● **Material for this task**:
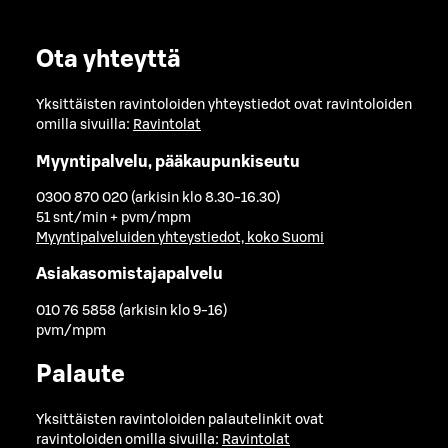
Ota yhteyttä
Yksittäisten ravintoloiden yhteystiedot ovat ravintoloiden
omilla sivuilla:
Ravintolat
Myyntipalvelu, pääkaupunkiseutu
0300 870 020 (arkisin klo 8.30-16.30)
51 snt/min + pvm/mpm
Myyntipalveluiden yhteystiedot, koko Suomi
Asiakasomistajapalvelu
010 76 5858 (arkisin klo 9-16)
pvm/mpm
Palaute
Yksittäisten ravintoloiden palautelinkit ovat
ravintoloiden omilla sivuilla:
Ravintolat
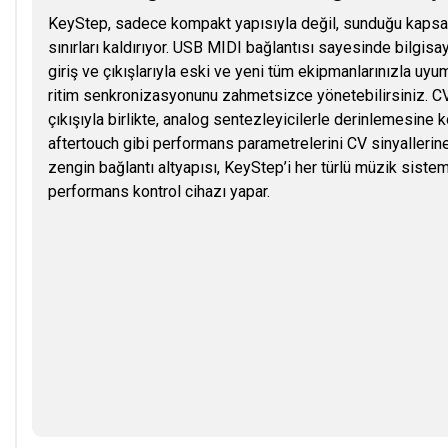
KeyStep, sadece kompakt yapısıyla değil, sunduğu kapsam
sınırları kaldırıyor. USB MIDI bağlantısı sayesinde bilgis
giriş ve çıkışlarıyla eski ve yeni tüm ekipmanlarınızla uyu
ritim senkronizasyonunu zahmetsizce yönetebilirsiniz. CV/
çıkışıyla birlikte, analog sentezleyicilerle derinlemesine 
aftertouch gibi performans parametrelerini CV sinyallerine 
zengin bağlantı altyapısı, KeyStep’i her türlü müzik siste
performans kontrol cihazı yapar.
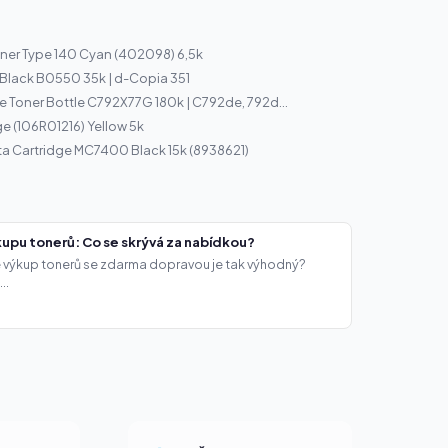
ner Type 140 Cyan (402098) 6,5k
r Black B0550 35k | d-Copia 351
 Toner Bottle C792X77G 180k | C792de, 792d...
ge (106R01216) Yellow 5k
a Cartridge MC7400 Black 15k (8938621)
upu tonerů: Co se skrývá za nabídkou?
že výkup tonerů se zdarma dopravou je tak výhodný?
..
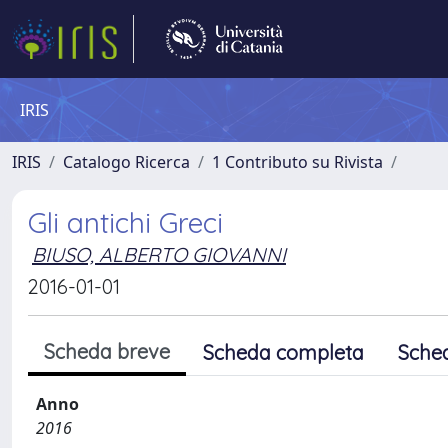
IRIS
IRIS
Catalogo Ricerca
1 Contributo su Rivista
Gli antichi Greci
BIUSO, ALBERTO GIOVANNI
2016-01-01
Scheda breve
Scheda completa
Sche
Anno
2016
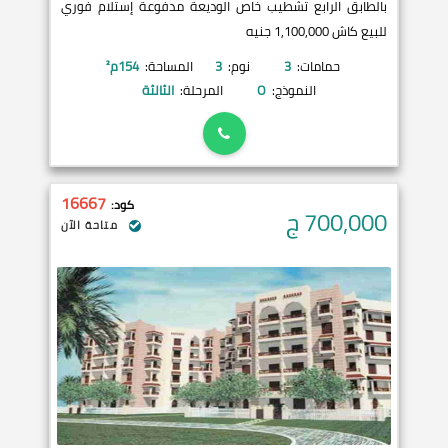
بالطابق الرابع تشطيب خاص الوديعة مدفوعة إستلام فوري
للبيع كاش 1,100,000 جنيه
حمامات:
3
نوم:
3
المساحة:
154
م²
النموذج:
O
المرحلة:
الثالثة
16667
كود:
700,000
ج
متاحة الآن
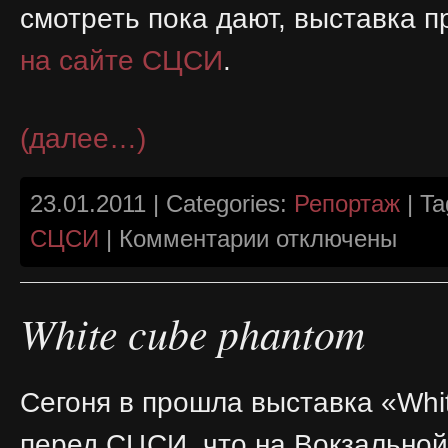
смотреть пока дают, выставка 
на сайте СЦСИ
.
(далее…)
23.01.2011 | Categories:
Репортаж
| Ta
к
СЦСИ
|
Комментарии
отключены
записи
WTF
когда
художник
берет
White cube phantom
фотоаппарат?
Сегоня в прошла выставка «Whi
перед СЦСИ, что на Вокзальной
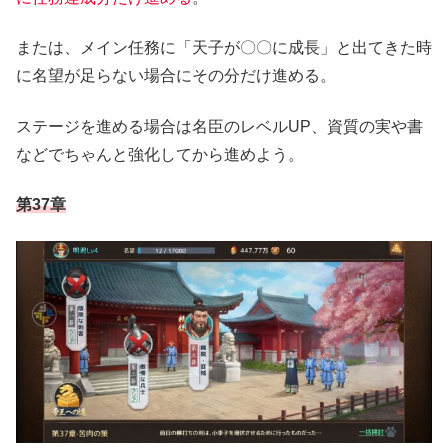
または、メイン任務に「天子が〇〇に成長」と出てきた時
に名望が足らない場合にその分だけ進める。
ステージを進める場合は名臣のレベルUP、資質の実や書
などでちゃんと強化してから進めよう。
第37章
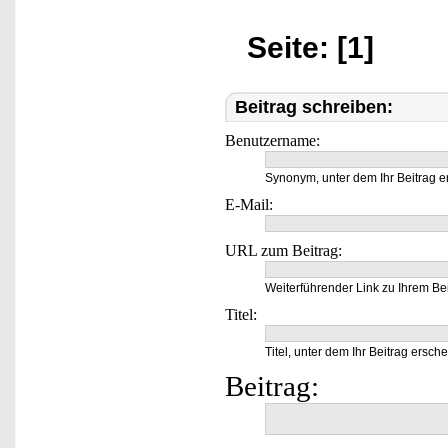
Seite: [1]
Beitrag schreiben:
Benutzername:
Synonym, unter dem Ihr Beitrag e
E-Mail:
URL zum Beitrag:
Weiterführender Link zu Ihrem Bei
Titel:
Titel, unter dem Ihr Beitrag ersche
Beitrag:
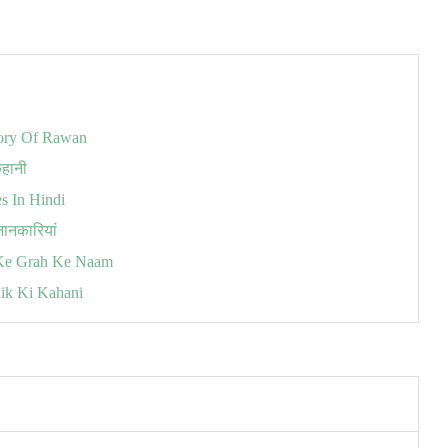
istory Of Rawan
कहानी
es In Hindi
जानकारियां
l Ke Grah Ke Naam
nik Ki Kahani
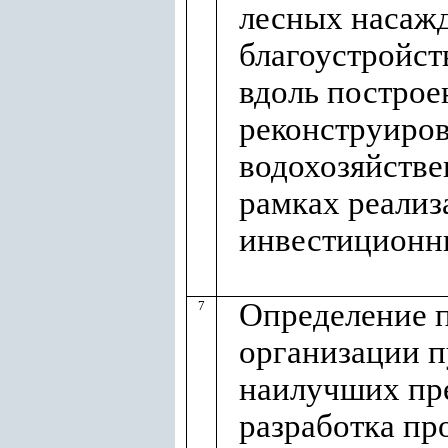
лесных насаж
благоустройст
вдоль построе
реконструиро
водохозяйстве
рамках реализ
инвестиционн
Определение 
7
организации п
наилучших пр
разработка пр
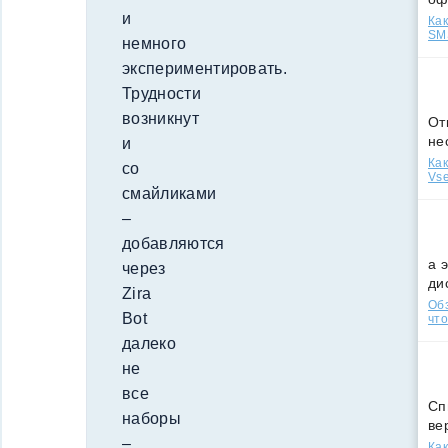
и
Как
SMS
немного
экспериментировать.
Трудности
возникнут
От
не
и
Как
со
Vse
смайликами
–
добавляются
а 
через
ди
Zira
Обз
Bot
что
далеко
не
все
Сп
наборы
ве
–
Как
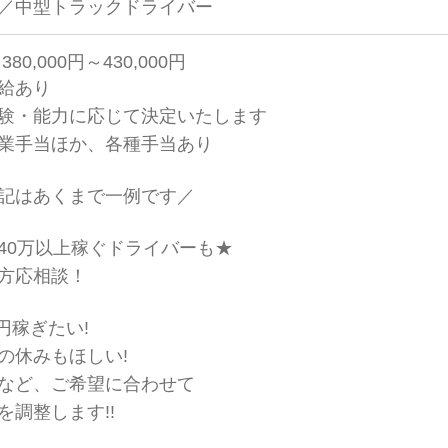
／中型トラックドライバー
380,000円～430,000円
給あり
験・能力に応じて決定いたします
業手当ほか、各種手当あり
記はあくまで一例です／
40万以上稼ぐドライバーも★
方応相談！
○円稼ぎたい!
の休みもほしい!
など、ご希望に合わせて
を調整します!!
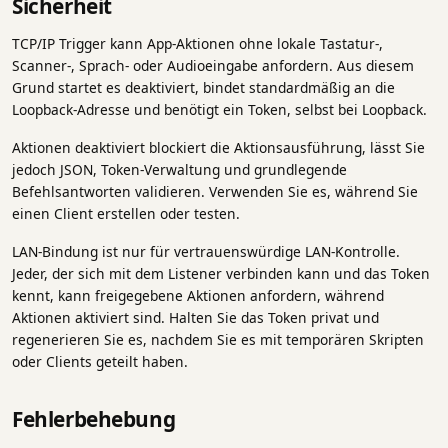
Sicherheit
TCP/IP Trigger kann App-Aktionen ohne lokale Tastatur-,
Scanner-, Sprach- oder Audioeingabe anfordern. Aus diesem
Grund startet es deaktiviert, bindet standardmäßig an die
Loopback-Adresse und benötigt ein Token, selbst bei Loopback.
Aktionen deaktiviert blockiert die Aktionsausführung, lässt Sie
jedoch JSON, Token-Verwaltung und grundlegende
Befehlsantworten validieren. Verwenden Sie es, während Sie
einen Client erstellen oder testen.
LAN-Bindung ist nur für vertrauenswürdige LAN-Kontrolle.
Jeder, der sich mit dem Listener verbinden kann und das Token
kennt, kann freigegebene Aktionen anfordern, während
Aktionen aktiviert sind. Halten Sie das Token privat und
regenerieren Sie es, nachdem Sie es mit temporären Skripten
oder Clients geteilt haben.
Fehlerbehebung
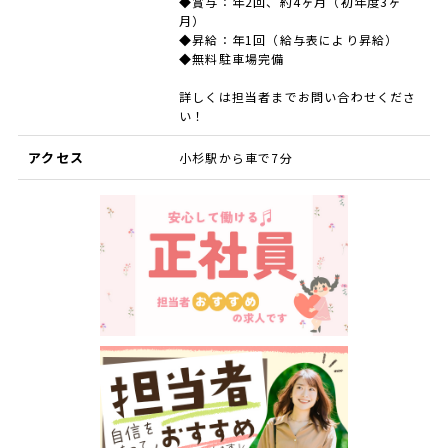
◆賞与：年2回、約4ヶ月（初年度3ヶ
月）
◆昇給：年1回（給与表により昇給）
◆無料駐車場完備
詳しくは担当者までお問い合わせくださ
い！
アクセス
小杉駅から車で7分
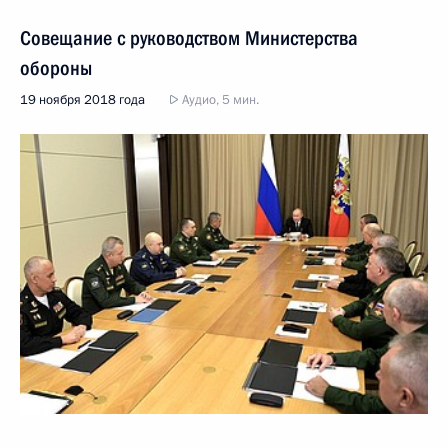
Совещание с руководством Министерства
обороны
19 ноября 2018 года
Аудио, 5 мин.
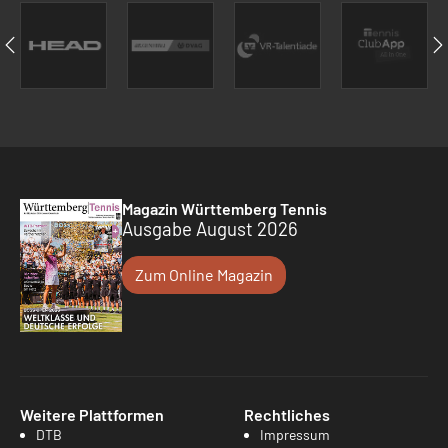
Magazin Württemberg Tennis
Ausgabe August 2026
Zum Online Magazin
Weitere Plattformen
Rechtliches
DTB
Impressum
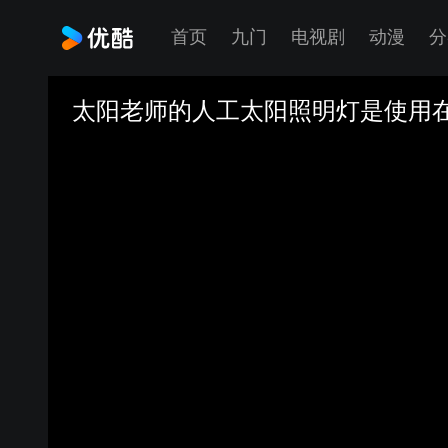
首页
九门
电视剧
动漫
分
太阳老师的人工太阳照明灯是使用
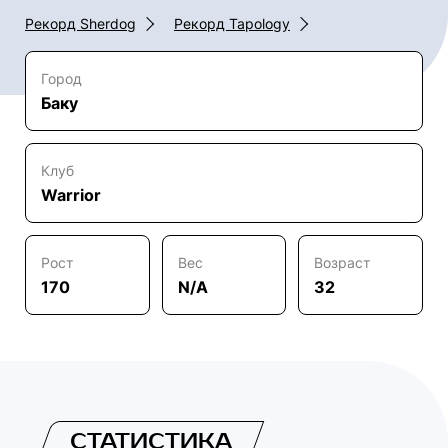
Рекорд Sherdog
Рекорд Tapology
Город
Баку
Клуб
Warrior
Рост
Вес
Возраст
170
N/A
32
СТАТИСТИКА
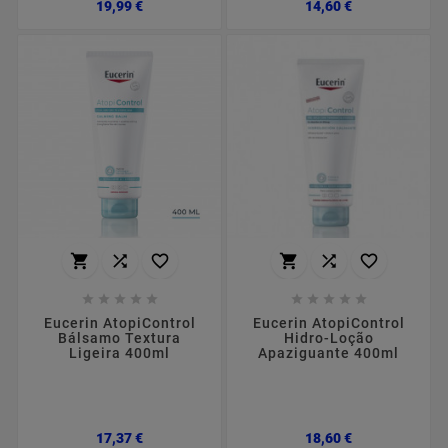
Preço
Preço
19,99 €
14,60 €
















Eucerin AtopiControl
Eucerin AtopiControl
Bálsamo Textura
Hidro-Loção
Ligeira 400ml
Apaziguante 400ml
Preço
Preço
17,37 €
18,60 €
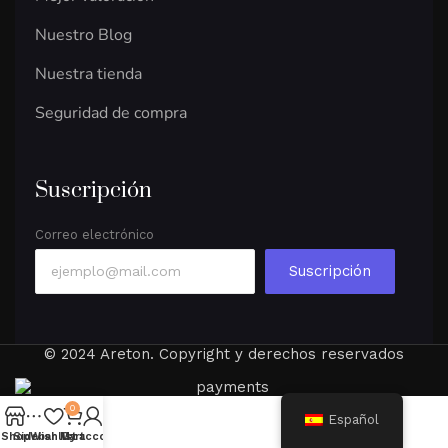
Nuestro Blog
Nuestra tienda
Seguridad de compra
Suscripción
Correo electrónico
Suscripción
© 2024 Areton. Copyright y derechos reservados
0
Español
Shop
Sidebar
Wishlist
My account
Cart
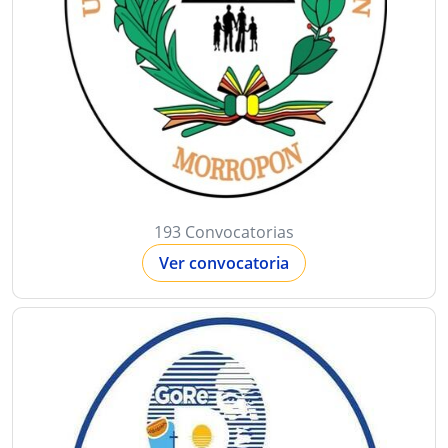
193 Convocatorias
Ver convocatoria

● **Problem description**: For each entry, repeat its text exactly and leave out any picture it holds.

● **Reply to the exercise**:
Ota yhteyttä
Yksittäisten ravintoloiden yhteystiedot ovat ravintoloiden
omilla sivuilla:
Ravintolat
Myyntipalvelu, pääkaupunkiseutu
0300 870 020 (arkisin klo 8.30-16.30)
51 snt/min + pvm/mpm
Myyntipalveluiden yhteystiedot, koko Suomi
Asiakasomistajapalvelu
010 76 5858 (arkisin klo 9-16)
pvm/mpm
Palaute
Yksittäisten ravintoloiden palautelinkit ovat
ravintoloiden omilla sivuilla:
Ravintolat
KeyStep, sadece kompakt yapısıyla değil, sunduğu kapsam
sınırları kaldırıyor. USB MIDI bağlantısı sayesinde bilgis
giriş ve çıkışlarıyla eski ve yeni tüm ekipmanlarınızla uyu
ritim senkronizasyonunu zahmetsizce yönetebilirsiniz. CV/
çıkışıyla birlikte, analog sentezleyicilerle derinlemesine 
aftertouch gibi performans parametrelerini CV sinyallerine 
zengin bağlantı altyapısı, KeyStep’i her türlü müzik siste
performans kontrol cihazı yapar.
ner Type 140 Cyan (402098) 6,5k
r Black B0550 35k | d-Copia 351
 Toner Bottle C792X77G 180k | C792de, 792d...
ge (106R01216) Yellow 5k
a Cartridge MC7400 Black 15k (8938621)
upu tonerů: Co se skrývá za nabídkou?
že výkup tonerů se zdarma dopravou je tak výhodný?
..
IRIS
IRIS
Catalogo Ricerca
1 Contributo su Rivista
Gli antichi Greci
BIUSO, ALBERTO GIOVANNI
2016-01-01
Scheda breve
Scheda completa
Sche
Anno
2016
بالطابق الرابع تشطيب خاص الوديعة مدفوعة إستلام فوري
للبيع كاش 1,100,000 جنيه
حمامات:
3
نوم:
3
المساحة:
154
م²
النموذج:
O
المرحلة:
الثالثة
16667
كود:
700,000
ج
متاحة الآن
смотреть пока дают, выставка 
на сайте СЦСИ
.
(далее…)
23.01.2011 | Categories:
Репортаж
| Ta
к
СЦСИ
|
Комментарии
отключены
записи
WTF
когда
художник
берет
White cube phantom
фотоаппарат?
Сегоня в прошла выставка «Whi
перед СЦСИ, что на Вокзальной
または、メイン任務に「天子が〇〇に成長」と出てきた時
に名望が足らない場合にその分だけ進める。
ステージを進める場合は名臣のレベルUP、資質の実や書
などでちゃんと強化してから進めよう。
第37章
Seite: [1]
Beitrag schreiben:
Benutzername:
Synonym, unter dem Ihr Beitrag e
E-Mail:
URL zum Beitrag:
Weiterführender Link zu Ihrem Bei
Titel:
Titel, unter dem Ihr Beitrag ersche
Beitrag:
istory Of Rawan
कहानी
es In Hindi
जानकारियां
l Ke Grah Ke Naam
nik Ki Kahani
лесных насаж
благоустройст
вдоль построе
реконструиро
водохозяйстве
рамках реализ
инвестиционн
Определение 
7
организации п
наилучших пр
разработка пр
и
Как
SMS
немного
экспериментировать.
Трудности
возникнут
От
не
и
Как
со
Vse
смайликами
–
добавляются
а 
через
ди
Zira
Обз
Bot
что
далеко
не
все
Сп
наборы
ве
–
Как
／中型トラックドライバー
380,000円～430,000円
給あり
験・能力に応じて決定いたします
業手当ほか、各種手当あり
記はあくまで一例です／
40万以上稼ぐドライバーも★
方応相談！
○円稼ぎたい!
の休みもほしい!
など、ご希望に合わせて
を調整します!!
Sicherheit
TCP/IP Trigger kann App-Aktionen ohne lokale Tastatur-,
Scanner-, Sprach- oder Audioeingabe anfordern. Aus diesem
Grund startet es deaktiviert, bindet standardmäßig an die
Loopback-Adresse und benötigt ein Token, selbst bei Loopback.
Aktionen deaktiviert blockiert die Aktionsausführung, lässt Sie
jedoch JSON, Token-Verwaltung und grundlegende
Befehlsantworten validieren. Verwenden Sie es, während Sie
einen Client erstellen oder testen.
LAN-Bindung ist nur für vertrauenswürdige LAN-Kontrolle.
Jeder, der sich mit dem Listener verbinden kann und das Token
kennt, kann freigegebene Aktionen anfordern, während
Aktionen aktiviert sind. Halten Sie das Token privat und
regenerieren Sie es, nachdem Sie es mit temporären Skripten
oder Clients geteilt haben.
Fehlerbehebung
◆賞与：年2回、約4ヶ月（初年度3ヶ
月）
◆昇給：年1回（給与表により昇給）
◆無料駐車場完備
詳しくは担当者までお問い合わせくださ
い！
アクセス
小杉駅から車で7分
Совещание с руководством Министерства
обороны
19 ноября 2018 года
Аудио, 5 мин.
Magazin Württemberg Tennis
Ausgabe August 2026
Zum Online Magazin
Weitere Plattformen
Rechtliches
DTB
Impressum
首页
九门
电视剧
动漫
分
太阳老师的人工太阳照明灯是使用
Рекорд Sherdog
Рекорд Tapology
Город
Баку
Клуб
Warrior
Рост
Вес
Возраст
170
N/A
32
СТАТИСТИКА
Preço
Preço
19,99 €
14,60 €
















Eucerin AtopiControl
Eucerin AtopiControl
Bálsamo Textura
Hidro-Loção
Ligeira 400ml
Apaziguante 400ml
Preço
Preço
17,37 €
18,60 €
Nuestro Blog
Nuestra tienda
Seguridad de compra
Suscripción
Correo electrónico
Suscripción
© 2024 Areton. Copyright y derechos reservados
0
Español
Shop
Sidebar
Wishlist
My account
Cart
193 Convocatorias
Ver convocatoria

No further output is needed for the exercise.